Reducing the withholding should not cause any problems in future years, as long as you continue to have enough tax withheld to avoid an underpayment penalty.
The $3,000 of capital loss is deducted from your income, not from your tax. It does not reduce your tax by $3,000. The reduction in your tax depends on what tax bracket you are in. For example, if you are in the 22% tax bracket, the $3,000 subtracted from your income would reduce your tax by $660 (22% of $3,000). If nothing else changes, you could reduce your withholding by $660.
Reducing the withholding should not cause any problems in future years, as long as you continue to have enough tax withheld to avoid an underpayment penalty.
As far as TTX software is concerned, You just enter that stock sale/loss in the software (along with any other stock,bond,mutual fund sales you may have) down in the Investment Income area on the Wages&Income page.
The software will first apply the loss against any other gains you might have for the year, and then, if any is left over, then "up-to" $3000 will be subtracted from any other ordinary income you have for the year. Any remaining loss $$ will be carried over to next year's taxes.
Gosh, I did not think I could feel any worse about this. $660 per $3,000 loss?
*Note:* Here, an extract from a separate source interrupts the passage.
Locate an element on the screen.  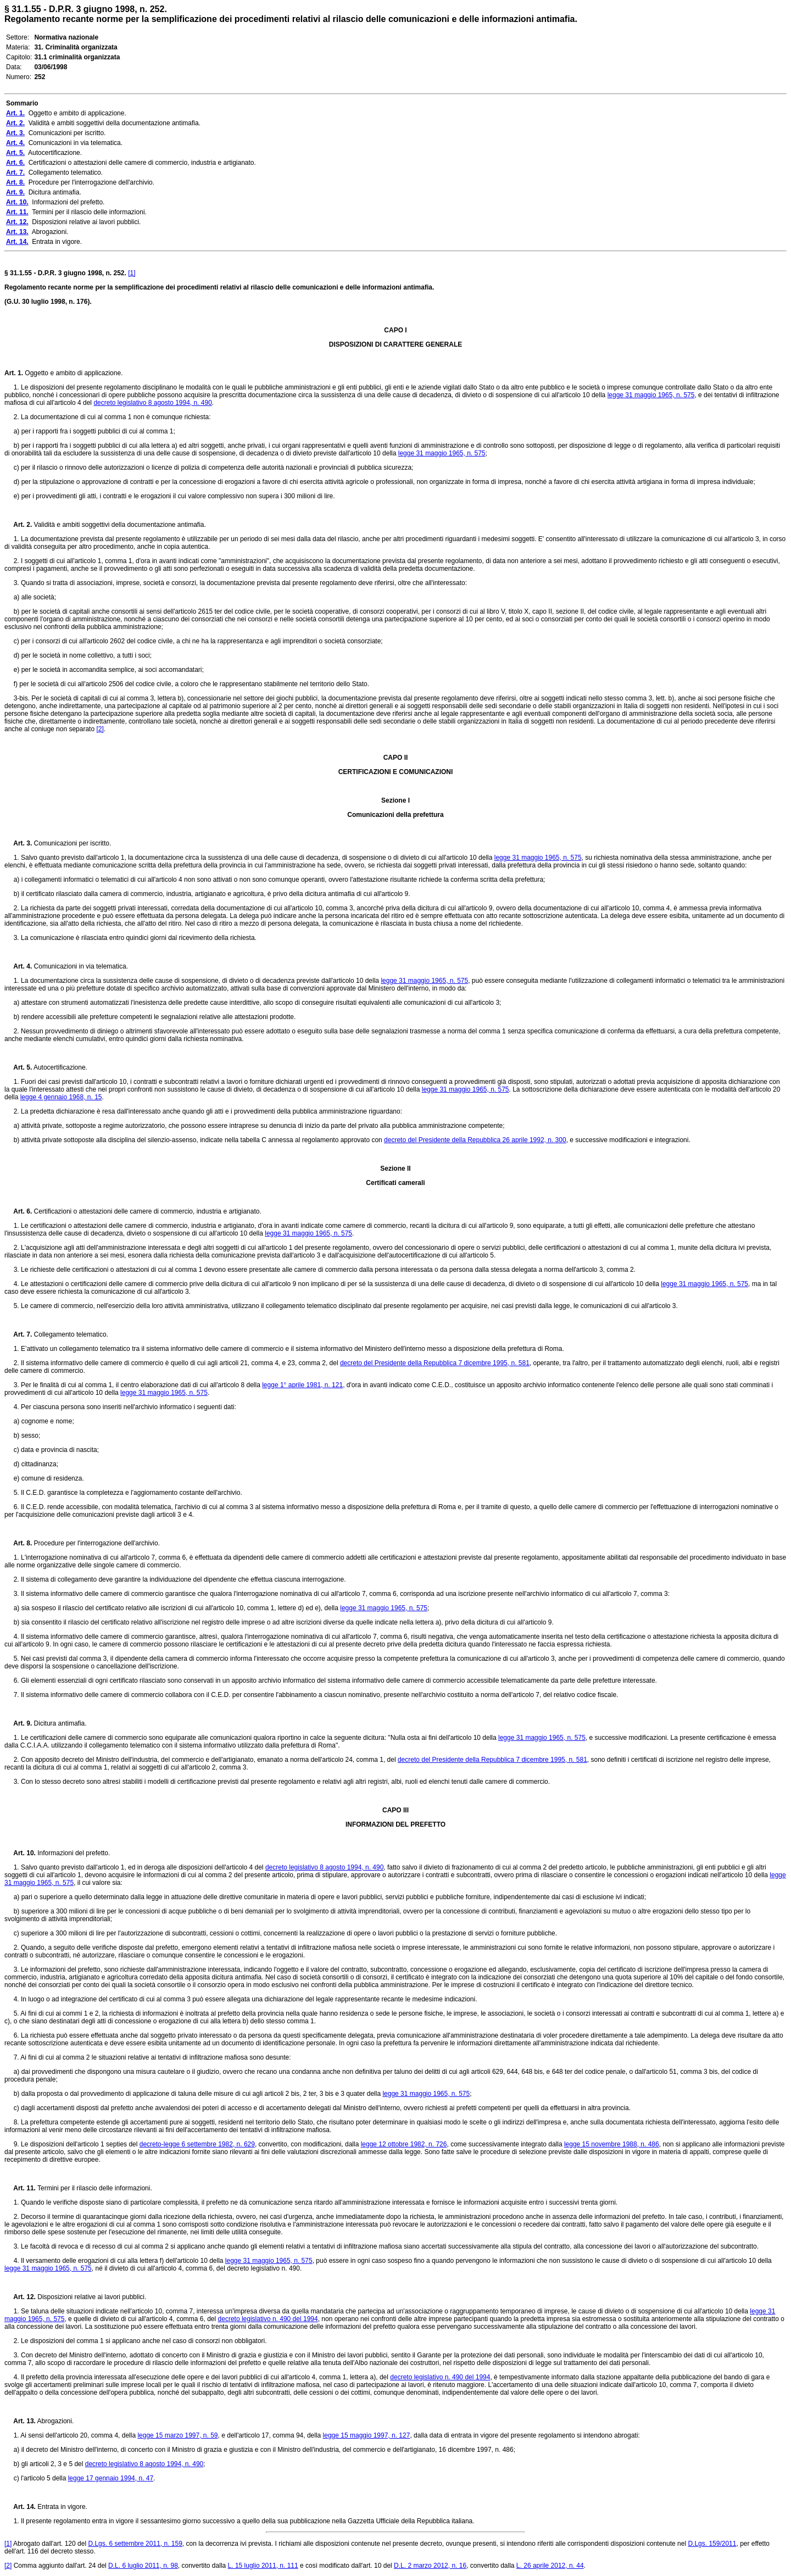 [1] is located at coordinates (131, 273).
I never thought of it that way.
But thank you for the answer.
I will never buy anything in the stock market again.
@flajunkie wrote:
Gosh, I did not think I could feel any worse about this. $660 per $3,000 loss? I never thought of it that way.
But thank you for the answer.
I will never buy anything in the stock market again.
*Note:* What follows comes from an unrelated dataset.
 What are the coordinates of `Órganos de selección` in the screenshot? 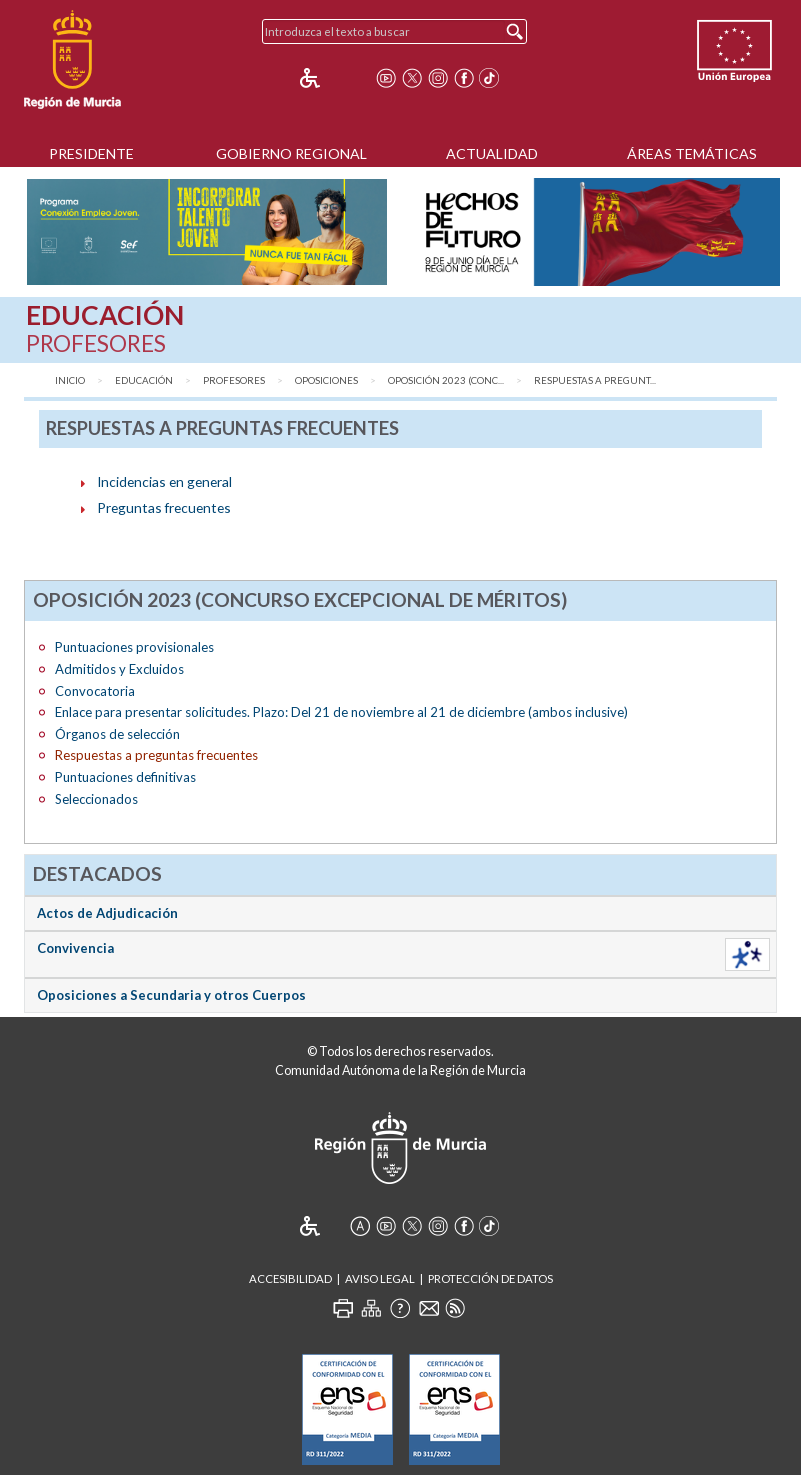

Well, that's rather silly, especially considering your "retirement income" is almost certainly invested in the stock market, either as a 401k or a company pension. However, unless you dedicate yourself to becoming a stock market expert, most people are better off investing in a one or more mutual funds, rather than trying to pick individual stocks.
Also, if you did have other investments in stocks or bonds, you could sell investments that have gained in value, to create gains that can be offset by the loss. Your loss can be used to offset any investment gains plus an extra $3000. If you have no gains, you can only deduct $3000 per year until the loss is used up, but if you can sell something else to create a gain, the loss can offset that gain.
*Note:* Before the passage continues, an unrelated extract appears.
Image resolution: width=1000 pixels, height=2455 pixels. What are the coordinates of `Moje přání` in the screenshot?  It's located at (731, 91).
It may be silly to you, Champ, but every situation is different. For me, I have no 401K. At my age, I rely on my retirement pension from the USAF and Social Security.
I have no other stocks. The company I invested in was ASTRA, a startup that is (supposedly) building a new class of small rockets. It was valued at $2B, but I'm beginning to think the founders would always go the way they have. I don't think it's an accident.
And just to be certain, the stock market is simply one fool selling to another. Anyone who looks at it knows that with minor exceptions, once the stock is sold, the company has no real obligation to care if the stock goes up or down.
I thought it would go up, but more importantly, I thought it would do something good in an industry I supported for many years. I was wrong.